Segment Open

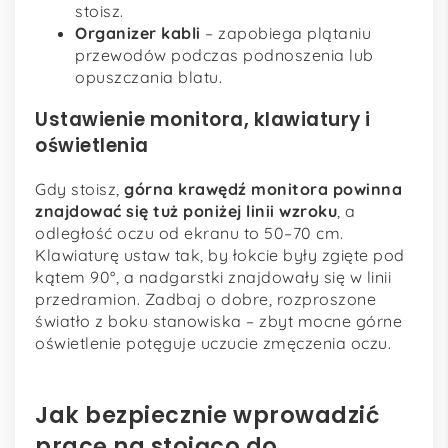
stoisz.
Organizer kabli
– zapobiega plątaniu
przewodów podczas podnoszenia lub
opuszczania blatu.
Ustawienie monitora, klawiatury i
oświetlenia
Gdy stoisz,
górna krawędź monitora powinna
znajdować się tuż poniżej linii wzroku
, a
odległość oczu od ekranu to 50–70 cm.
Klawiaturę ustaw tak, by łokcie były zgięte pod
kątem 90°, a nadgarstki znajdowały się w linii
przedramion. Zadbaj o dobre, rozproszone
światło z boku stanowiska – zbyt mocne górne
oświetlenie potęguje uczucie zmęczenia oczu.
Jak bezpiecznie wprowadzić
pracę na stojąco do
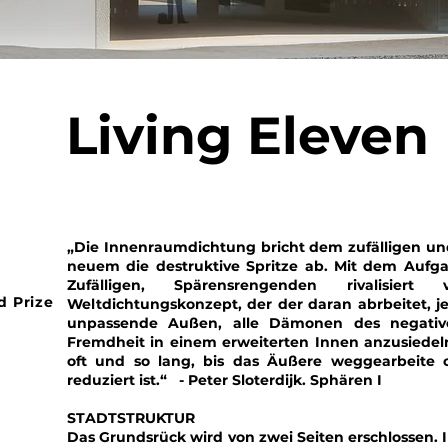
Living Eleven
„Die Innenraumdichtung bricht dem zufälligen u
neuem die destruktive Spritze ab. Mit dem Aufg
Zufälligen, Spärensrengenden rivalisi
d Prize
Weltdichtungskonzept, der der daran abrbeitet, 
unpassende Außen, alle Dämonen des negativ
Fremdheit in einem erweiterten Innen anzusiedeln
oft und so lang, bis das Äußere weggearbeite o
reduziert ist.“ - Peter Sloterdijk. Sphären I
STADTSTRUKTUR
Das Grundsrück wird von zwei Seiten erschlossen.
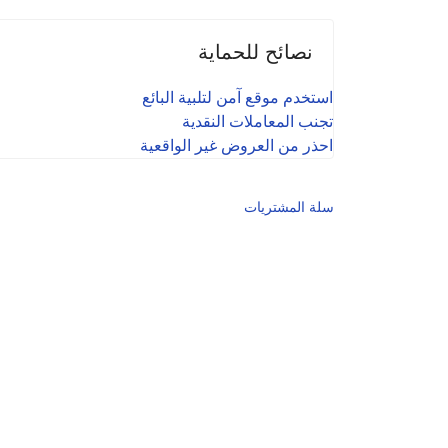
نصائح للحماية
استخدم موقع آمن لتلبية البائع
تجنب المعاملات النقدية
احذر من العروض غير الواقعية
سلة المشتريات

Segment Closed
Segment Open

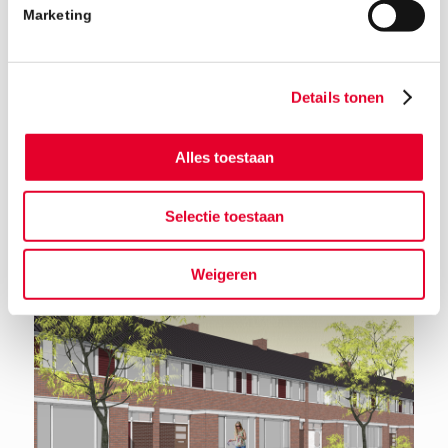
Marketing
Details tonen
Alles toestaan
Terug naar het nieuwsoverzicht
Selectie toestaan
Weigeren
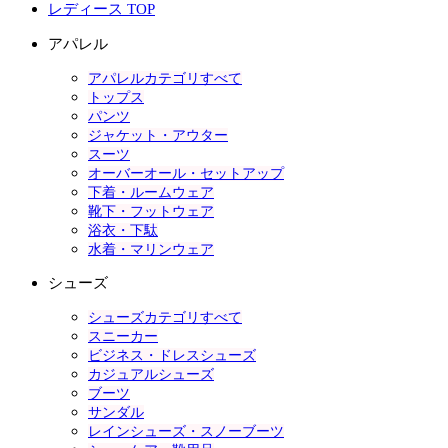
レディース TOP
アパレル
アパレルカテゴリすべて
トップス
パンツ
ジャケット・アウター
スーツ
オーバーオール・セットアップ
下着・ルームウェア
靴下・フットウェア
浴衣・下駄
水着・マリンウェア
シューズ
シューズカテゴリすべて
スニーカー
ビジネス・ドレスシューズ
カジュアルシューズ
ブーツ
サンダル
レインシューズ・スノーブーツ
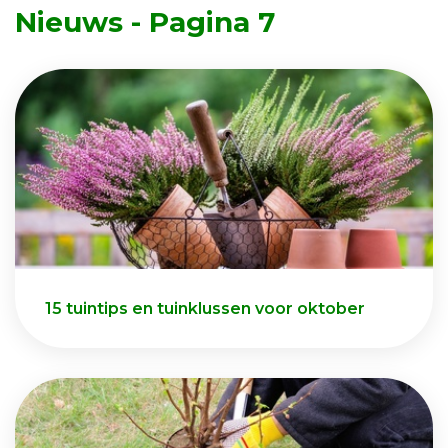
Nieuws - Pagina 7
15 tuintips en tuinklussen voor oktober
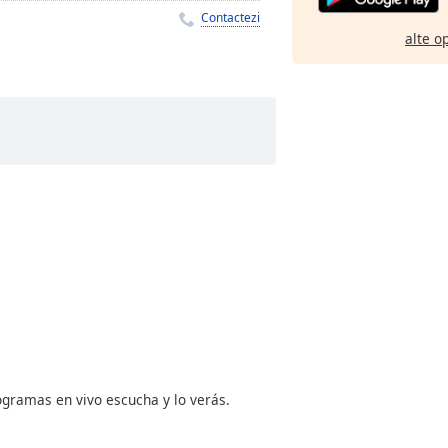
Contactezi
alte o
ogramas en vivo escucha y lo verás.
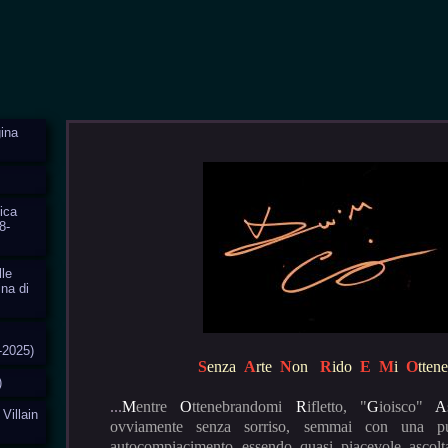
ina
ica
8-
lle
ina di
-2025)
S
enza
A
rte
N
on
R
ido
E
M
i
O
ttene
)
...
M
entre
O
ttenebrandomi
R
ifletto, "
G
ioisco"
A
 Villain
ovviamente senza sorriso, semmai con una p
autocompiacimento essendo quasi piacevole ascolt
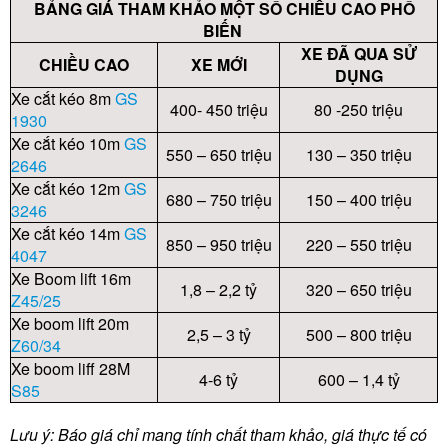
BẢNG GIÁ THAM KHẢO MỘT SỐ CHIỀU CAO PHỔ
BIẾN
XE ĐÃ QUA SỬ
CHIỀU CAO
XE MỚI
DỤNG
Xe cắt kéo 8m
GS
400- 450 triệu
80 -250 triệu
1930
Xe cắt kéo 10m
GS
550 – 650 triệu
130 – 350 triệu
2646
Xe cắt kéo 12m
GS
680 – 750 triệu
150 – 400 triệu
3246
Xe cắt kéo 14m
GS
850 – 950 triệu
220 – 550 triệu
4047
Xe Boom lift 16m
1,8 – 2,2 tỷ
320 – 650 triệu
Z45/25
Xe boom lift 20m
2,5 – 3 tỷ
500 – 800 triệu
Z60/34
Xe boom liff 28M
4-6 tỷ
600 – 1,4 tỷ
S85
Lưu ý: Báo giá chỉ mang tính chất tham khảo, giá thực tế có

Segment Closed

* _Brief_: The result should be an exact copy of only the lines above from the one that holds "pracę na stojąco do" through the one that holds "Das Grundsrück wird", both ends included, without pictures.

* _Result below_:
pracę na stojąco do
Living Eleven
„Die Innenraumdichtung bricht dem zufälligen u
neuem die destruktive Spritze ab. Mit dem Aufg
Zufälligen, Spärensrengenden rivalisi
d Prize
Weltdichtungskonzept, der der daran abrbeitet, 
unpassende Außen, alle Dämonen des negativ
Fremdheit in einem erweiterten Innen anzusiedeln
oft und so lang, bis das Äußere weggearbeite o
reduziert ist.“ - Peter Sloterdijk. Sphären I
STADTSTRUKTUR
Das Grundsrück wird von zwei Seiten erschlossen.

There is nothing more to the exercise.